Cela représente l’équivalent de 2 cuillères et demie à café par jour, c’est-à-dire supérieure à 5 grammes par jour de sodium, le principal composant du sel de notre alimentation.

La Chine est la première consommatrice de sel, alors qu’environ 15% seulement des groupes étudiés hors de Chine dépassent ce niveau de consommation, d’après l’étude portant sur plus de 95 000 personnes, de 30 à 70 ans, réparties dans plus de 300 communautés dans 18 pays.

«L’OMS recommande de réduire l’apport en sodium à moins de 2 g/jour (soit à moins de 5 g sel/jour), mais cela n’a été réalisé dans aucun pays», a indiqué le professeur Andrew Mente de l’Institut de recherche en santé des populations (PHRI) de Hamilton Health Sciences et de l’Université McMaster (Canada).

D’après ce dernier, «notre étude montre que nous devrions viser beaucoup plus les communautés et pays dont la consommation moyenne de sodium est élevée, comme la Chine, pour les ramener dans une fourchette modérée (3 à 5 g/jour)».

Plusieurs experts critiquent les méthodes utilisées pour attester de la consommation de sodium.
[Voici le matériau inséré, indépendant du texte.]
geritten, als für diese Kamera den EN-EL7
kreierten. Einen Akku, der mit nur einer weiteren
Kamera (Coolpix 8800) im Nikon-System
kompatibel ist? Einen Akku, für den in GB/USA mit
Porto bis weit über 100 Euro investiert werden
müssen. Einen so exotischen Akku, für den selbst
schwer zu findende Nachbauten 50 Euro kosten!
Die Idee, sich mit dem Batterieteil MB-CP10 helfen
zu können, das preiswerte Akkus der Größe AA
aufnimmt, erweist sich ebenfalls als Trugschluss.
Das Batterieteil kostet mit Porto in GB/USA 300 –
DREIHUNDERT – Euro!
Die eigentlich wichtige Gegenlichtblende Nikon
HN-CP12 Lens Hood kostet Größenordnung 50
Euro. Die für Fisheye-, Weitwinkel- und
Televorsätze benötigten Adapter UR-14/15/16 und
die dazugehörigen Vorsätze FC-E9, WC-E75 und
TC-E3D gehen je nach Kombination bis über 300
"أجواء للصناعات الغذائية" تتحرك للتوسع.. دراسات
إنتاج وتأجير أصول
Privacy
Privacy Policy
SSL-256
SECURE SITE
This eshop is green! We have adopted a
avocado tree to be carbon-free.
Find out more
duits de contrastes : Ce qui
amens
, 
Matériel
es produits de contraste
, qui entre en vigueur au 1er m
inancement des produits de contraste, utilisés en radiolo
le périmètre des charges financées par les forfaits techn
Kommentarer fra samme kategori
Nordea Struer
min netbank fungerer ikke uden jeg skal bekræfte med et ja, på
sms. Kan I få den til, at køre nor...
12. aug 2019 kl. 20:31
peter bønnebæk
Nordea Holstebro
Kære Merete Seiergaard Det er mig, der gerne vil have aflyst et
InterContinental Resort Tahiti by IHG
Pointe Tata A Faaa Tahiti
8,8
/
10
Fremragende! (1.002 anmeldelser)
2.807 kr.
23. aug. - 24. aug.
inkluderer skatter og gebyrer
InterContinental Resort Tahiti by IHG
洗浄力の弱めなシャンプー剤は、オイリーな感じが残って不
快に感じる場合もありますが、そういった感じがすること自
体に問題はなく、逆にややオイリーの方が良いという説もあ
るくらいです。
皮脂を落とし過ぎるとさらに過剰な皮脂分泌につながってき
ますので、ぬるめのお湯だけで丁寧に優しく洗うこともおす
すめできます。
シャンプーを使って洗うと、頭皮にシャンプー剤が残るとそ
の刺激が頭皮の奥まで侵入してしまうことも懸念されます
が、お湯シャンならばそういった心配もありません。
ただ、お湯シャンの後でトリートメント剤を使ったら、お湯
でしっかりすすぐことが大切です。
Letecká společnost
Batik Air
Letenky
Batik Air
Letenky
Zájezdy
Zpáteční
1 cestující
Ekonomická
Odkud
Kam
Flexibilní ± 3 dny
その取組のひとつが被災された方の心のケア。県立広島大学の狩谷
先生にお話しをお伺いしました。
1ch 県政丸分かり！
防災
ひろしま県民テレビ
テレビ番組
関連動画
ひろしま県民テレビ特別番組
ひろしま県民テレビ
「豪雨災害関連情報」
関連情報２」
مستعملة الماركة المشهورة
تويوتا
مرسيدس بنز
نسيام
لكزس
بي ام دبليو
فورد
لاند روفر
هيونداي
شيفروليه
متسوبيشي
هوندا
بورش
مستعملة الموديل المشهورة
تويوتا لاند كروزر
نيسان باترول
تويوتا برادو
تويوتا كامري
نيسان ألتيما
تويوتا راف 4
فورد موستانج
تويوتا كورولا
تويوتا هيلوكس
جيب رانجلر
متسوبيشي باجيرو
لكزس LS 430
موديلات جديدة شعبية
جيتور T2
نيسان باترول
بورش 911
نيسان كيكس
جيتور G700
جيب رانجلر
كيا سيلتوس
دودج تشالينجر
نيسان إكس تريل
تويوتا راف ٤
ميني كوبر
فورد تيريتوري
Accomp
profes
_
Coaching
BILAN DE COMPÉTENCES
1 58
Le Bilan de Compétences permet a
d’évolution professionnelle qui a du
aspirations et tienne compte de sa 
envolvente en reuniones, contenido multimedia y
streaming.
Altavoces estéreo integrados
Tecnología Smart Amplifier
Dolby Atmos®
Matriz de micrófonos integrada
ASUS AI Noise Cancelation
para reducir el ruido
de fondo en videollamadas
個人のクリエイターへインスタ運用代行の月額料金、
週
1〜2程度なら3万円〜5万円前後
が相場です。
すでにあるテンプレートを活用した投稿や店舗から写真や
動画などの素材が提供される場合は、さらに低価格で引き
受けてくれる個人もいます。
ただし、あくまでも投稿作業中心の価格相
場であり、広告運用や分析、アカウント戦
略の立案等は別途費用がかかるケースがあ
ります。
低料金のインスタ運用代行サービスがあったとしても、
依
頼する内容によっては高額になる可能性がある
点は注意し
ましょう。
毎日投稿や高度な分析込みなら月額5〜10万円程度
En effet, les chercheurs réalisent des analyses d’urines pour estimer la consommation de sel, ce qui est peu fiable.

Cette étude survient après celle publiée en 2016 par les mêmes auteurs et qui avait soulevé une vive controverse. Les analyses montraient qu’il était important de l’alimentation trop salée chez les hypertendus, mais assurait que moins de 3 g de sodium/jour était aussi néfaste.

Selon le Dr Andrew Mente, la nouvelle étude corrobore «les preuves de plus en plus nombreuses que le sodium, à un niveau modéré, pourrait jouer un rôle bénéfique pour la santé cardiovasculaire, mais pourrait jouer un rôle potentiellement plus néfaste lorsque l’apport est très élevé ou très faible».

Pour le professeur Francesco Cappuccio, titulaire de la chaire de médecine cardiovasculaire et d’épidémiologie à l’université de Warwick (Royaume Uni), cette publication «n’ajoute rien à la connaissance des effets du sel sur les troubles cardiovasculaires». Ce dernier tient à ce que les actions menées à l’échelle mondiale en faveur d’une réduction de la consommation de sel par l’OMS continuent.